[Start of section]

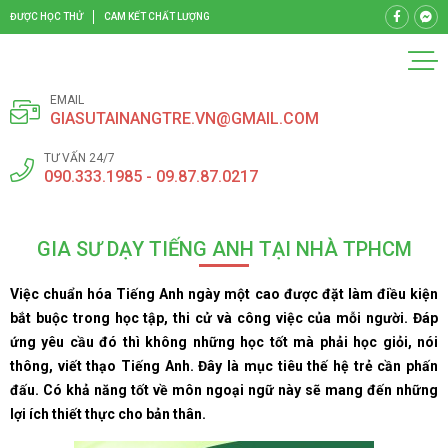
ĐƯỢC HỌC THỬ
CAM KẾT CHẤT LƯỢNG
EMAIL
GIASUTAINANGTRE.VN@GMAIL.COM
TƯ VẤN 24/7
090.333.1985 - 09.87.87.0217
GIA SƯ DẠY TIẾNG ANH TẠI NHÀ TPHCM
Việc chuẩn hóa Tiếng Anh ngày một cao được đặt làm điều kiện
bắt buộc trong học tập, thi cử và công việc của mỗi người. Đáp
ứng yêu cầu đó thì không những học tốt mà phải học giỏi, nói
thông, viết thạo Tiếng Anh. Đây là mục tiêu thế hệ trẻ cần phấn
đấu. Có khả năng tốt về môn ngoại ngữ này sẽ mang đến những
lợi ích thiết thực cho bản thân.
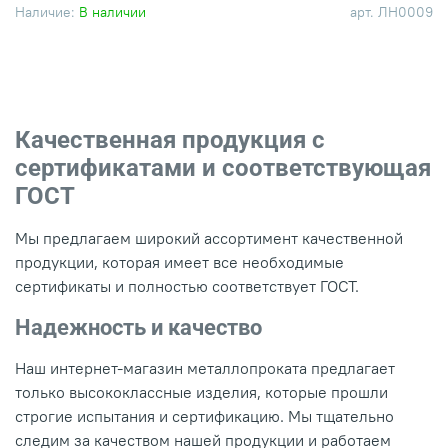
Наличие:
В наличии
арт.
ЛН0009
Качественная продукция с
сертификатами и соответствующая
ГОСТ
Мы предлагаем широкий ассортимент качественной
продукции, которая имеет все необходимые
сертификаты и полностью соответствует ГОСТ.
Надежность и качество
Наш интернет-магазин металлопроката предлагает
только высококлассные изделия, которые прошли
строгие испытания и сертификацию. Мы тщательно
следим за качеством нашей продукции и работаем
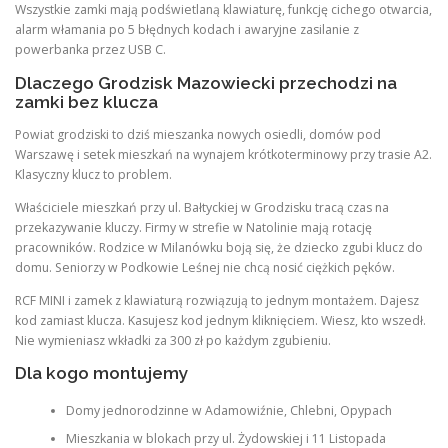
Wszystkie zamki mają podświetlaną klawiaturę, funkcję cichego otwarcia,
alarm włamania po 5 błędnych kodach i awaryjne zasilanie z
powerbanka przez USB C.
Dlaczego Grodzisk Mazowiecki przechodzi na
zamki bez klucza
Powiat grodziski to dziś mieszanka nowych osiedli, domów pod
Warszawę i setek mieszkań na wynajem krótkoterminowy przy trasie A2.
Klasyczny klucz to problem.
Właściciele mieszkań przy ul. Bałtyckiej w Grodzisku tracą czas na
przekazywanie kluczy. Firmy w strefie w Natolinie mają rotację
pracowników. Rodzice w Milanówku boją się, że dziecko zgubi klucz do
domu. Seniorzy w Podkowie Leśnej nie chcą nosić ciężkich pęków.
RCF MINI i zamek z klawiaturą rozwiązują to jednym montażem. Dajesz
kod zamiast klucza. Kasujesz kod jednym kliknięciem. Wiesz, kto wszedł.
Nie wymieniasz wkładki za 300 zł po każdym zgubieniu.
Dla kogo montujemy
Domy jednorodzinne w Adamowiźnie, Chlebni, Opypach
Mieszkania w blokach przy ul. Żydowskiej i 11 Listopada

[End of section]

# What to work on
The finished copy should match the data above word for word and contain no pictures.

# Exercise output
ĐƯỢC HỌC THỬ
CAM KẾT CHẤT LƯỢNG
EMAIL
GIASUTAINANGTRE.VN@GMAIL.COM
TƯ VẤN 24/7
090.333.1985 - 09.87.87.0217
GIA SƯ DẠY TIẾNG ANH TẠI NHÀ TPHCM
Việc chuẩn hóa Tiếng Anh ngày một cao được đặt làm điều kiện
bắt buộc trong học tập, thi cử và công việc của mỗi người. Đáp
ứng yêu cầu đó thì không những học tốt mà phải học giỏi, nói
thông, viết thạo Tiếng Anh. Đây là mục tiêu thế hệ trẻ cần phấn
đấu. Có khả năng tốt về môn ngoại ngữ này sẽ mang đến những
lợi ích thiết thực cho bản thân.
Наличие:
В наличии
арт.
ЛН0009
Качественная продукция с
сертификатами и соответствующая
ГОСТ
Мы предлагаем широкий ассортимент качественной
продукции, которая имеет все необходимые
сертификаты и полностью соответствует ГОСТ.
Надежность и качество
Наш интернет-магазин металлопроката предлагает
только высококлассные изделия, которые прошли
строгие испытания и сертификацию. Мы тщательно
следим за качеством нашей продукции и работаем
Wszystkie zamki mają podświetlaną klawiaturę, funkcję cichego otwarcia,
alarm włamania po 5 błędnych kodach i awaryjne zasilanie z
powerbanka przez USB C.
Dlaczego Grodzisk Mazowiecki przechodzi na
zamki bez klucza
Powiat grodziski to dziś mieszanka nowych osiedli, domów pod
Warszawę i setek mieszkań na wynajem krótkoterminowy przy trasie A2.
Klasyczny klucz to problem.
Właściciele mieszkań przy ul. Bałtyckiej w Grodzisku tracą czas na
przekazywanie kluczy. Firmy w strefie w Natolinie mają rotację
pracowników. Rodzice w Milanówku boją się, że dziecko zgubi klucz do
domu. Seniorzy w Podkowie Leśnej nie chcą nosić ciężkich pęków.
RCF MINI i zamek z klawiaturą rozwiązują to jednym montażem. Dajesz
kod zamiast klucza. Kasujesz kod jednym kliknięciem. Wiesz, kto wszedł.
Nie wymieniasz wkładki za 300 zł po każdym zgubieniu.
Dla kogo montujemy
Domy jednorodzinne w Adamowiźnie, Chlebni, Opypach
Mieszkania w blokach przy ul. Żydowskiej i 11 Listopada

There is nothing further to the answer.